La marcha del silencio del 7 de febrero de 1948, en Bogotá, ha sido el acto más simbólico que se haya realizado en nuestro país.
Colombia padecía de una cruda realidad de muertes en los campos y, Jorge Eliecer Gaitán, con el propósito de contener la violencia y recrear un clima de paz, lideró la gran movilización nacional donde los colombianos expresaron su dolor marchando en silencio total y portando banderas enlutadas.
El líder liberal quiso que sólo fuese un acto único en la capital de la república por temor a que, en las réplicas de otras ciudades, el sectarismo político y los enemigos de la paz provocasen disturbios y matanzas.
Desgraciadamente eso fue inevitable en Manizales y en Pereira. Vemos que los hechos de violencia de entonces y los actuales, se parecen.
En lo único que difieren es que la violencia anterior era producto de los sectarismos políticos promovidos por los jefes conservadores y los liberales.
Era la vieja disputa entre quienes se aferraban al poder para conservar los privilegios emanados de la propiedad y los que proponiendo reivindicaciones a clases populares querían adelantar reformas sociales para sacar al país del estancamiento y modernizar la economía.
Ahora, setenta y tres años después se proponen marchas del silencio con propósitos de reconciliación, dicen los organizadores. Las marchas del silencio ya no son lideradas por un caudillo cuyos seguidores configuren un partido hacia la restauración moral de la república.
Gaitán, el promotor de la otrora marcha del silencio, veinte años antes había precipitado el fracaso electoral del partido de Gobierno, tras denunciar en el congreso de la república la masacre de los trabajadores de las bananeras.
Todas las movilizaciones sociales son válidas mientras sean actos sinceros de reconciliación, despojadas de toda estigmatización clasista, porque de lo contrario serán marchas en vano.
Considero que cuando Colombia cunde en violencia es necesaria una gran marcha del silencio programada para atajar la muerte que mancha nuestra patria.
Una marcha donde, emulando a Gaitán, otra voz sincera pronuncie nuevamente su Oración por la Paz, porque su discurso clamoroso seguirá vigente a pesar de los años, mientras no cesen las muertes que vuelve a padecer Colombia.

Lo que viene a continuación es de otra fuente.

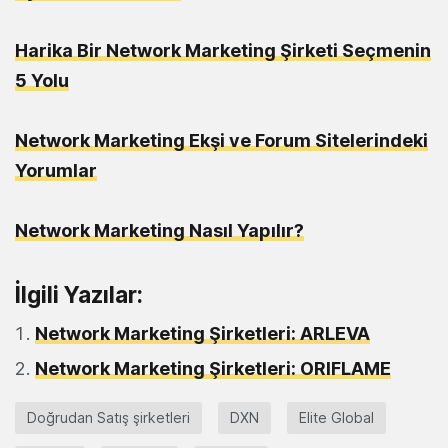
Harika Bir Network Marketing Şirketi Seçmenin
5 Yolu
Network Marketing Ekşi ve Forum Sitelerindeki
Yorumlar
Network Marketing Nasıl Yapılır?
İlgili Yazılar:
Network Marketing Şirketleri: ARLEVA
Network Marketing Şirketleri: ORIFLAME
Doğrudan Satış şirketleri
DXN
Elite Global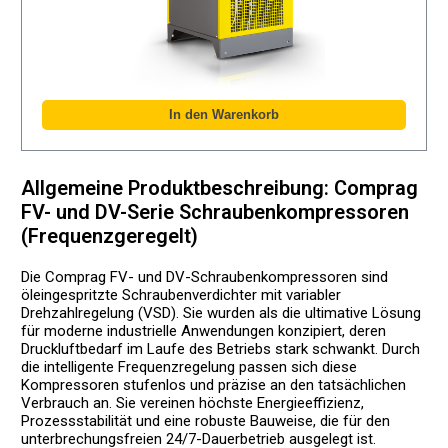
Allgemeine Produktbeschreibung: Comprag
FV- und DV-Serie Schraubenkompressoren
(Frequenzgeregelt)
Die Comprag FV- und DV-Schraubenkompressoren sind
öleingespritzte Schraubenverdichter mit variabler
Drehzahlregelung (VSD). Sie wurden als die ultimative Lösung
für moderne industrielle Anwendungen konzipiert, deren
Druckluftbedarf im Laufe des Betriebs stark schwankt. Durch
die intelligente Frequenzregelung passen sich diese
Kompressoren stufenlos und präzise an den tatsächlichen
Verbrauch an. Sie vereinen höchste Energieeffizienz,
Prozessstabilität und eine robuste Bauweise, die für den
unterbrechungsfreien 24/7-Dauerbetrieb ausgelegt ist.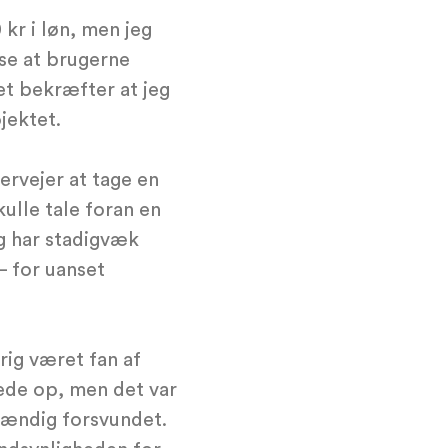
kr i løn, men jeg
 se at brugerne
det bekræfter at jeg
jektet.
ervejer at tage en
ulle tale foran en
eg har stadigvæk
– for uanset
drig været fan af
gede op, men det var
stændig forsvundet.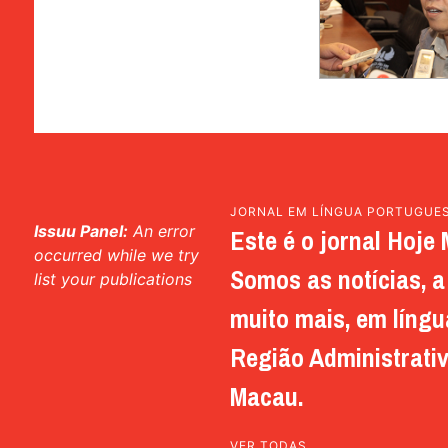
JORNAL EM LÍNGUA PORTUGUE
Issuu Panel:
An error
Este é o jornal Hoje 
occurred while we try
Somos as notícias, a 
list your publications
muito mais, em língu
Região Administrativ
Macau.
VER TODAS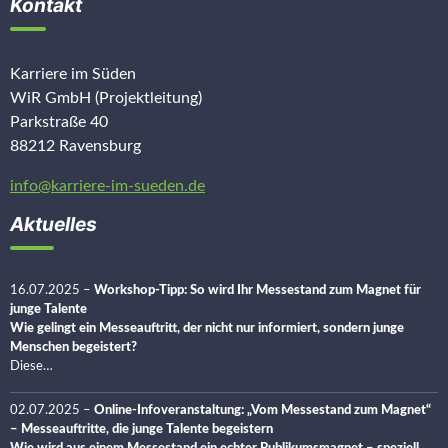
Kontakt
Karriere im Süden
WiR GmbH (Projektleitung)
Parkstraße 40
88212 Ravensburg
info@karriere-im-sueden.de
Aktuelles
16.07.2025
–
Workshop-Tipp: So wird Ihr Messestand zum Magnet für
junge Talente
Wie gelingt ein Messeauftritt, der nicht nur informiert, sondern junge
Menschen begeistert?
Diese…
02.07.2025
–
Online-Infoveranstaltung: „Vom Messestand zum Magnet“
– Messeauftritte, die junge Talente begeistern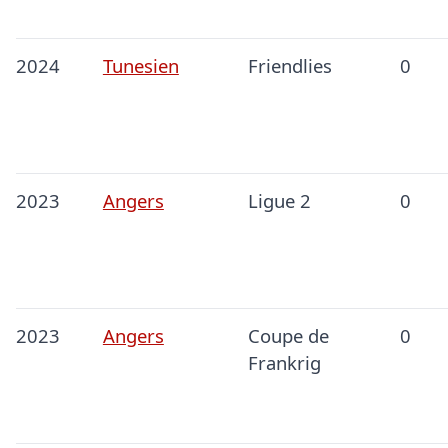
2024
Tunesien
Friendlies
0
2023
Angers
Ligue 2
0
2023
Angers
Coupe de
0
Frankrig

“Señor Presidente: Bajo el peso de una honda emoción me dirijo a Vuestra Excelencia, interpretando el querer y la voluntad de esta inmensa multitud que esconde su ardiente corazón, lacerado por tanta injusticia, bajo un silencio clamoroso, para pedir que haya paz y piedad para la patria.
En todo el día de hoy, Excelentísimo Señor, la capital de Colombia ha presenciado un espectáculo que no tiene precedentes en la historia.
Gentes que vinieron de todo el país, de todas las latitudes, de los llanos ardientes y de las frías altiplanicies, han llegado a congregarse en esta plaza, cuna de nuestras libertades, para expresar la irrevocable decisión de defender sus derechos” … “Ninguna colectividad en el mundo ha dado una demostración superior a la presente.
Pero si esta manifestación sucede, es porque hay algo grave, y no por triviales razones”. Ese 7 de febrero de 1948, Jorge Eliecer Gaitán no terminó su discurso con el acostumbrado grito de exhortación de, “¡A la carga!”.
Lo terminó con este clamor: “Os decimos finalmente, Excelentísimo Señor: bienaventurados los que entienden que las palabras de concordia y de paz no deben servir para ocultar sentimientos de rencor y exterminio.
Malaventurados los que en el Gobierno ocultan tras la bondad de las palabras la impiedad para los hombres de su pueblo, porque ellos serán señalados con el dedo de la ignominia en las páginas de la historia”.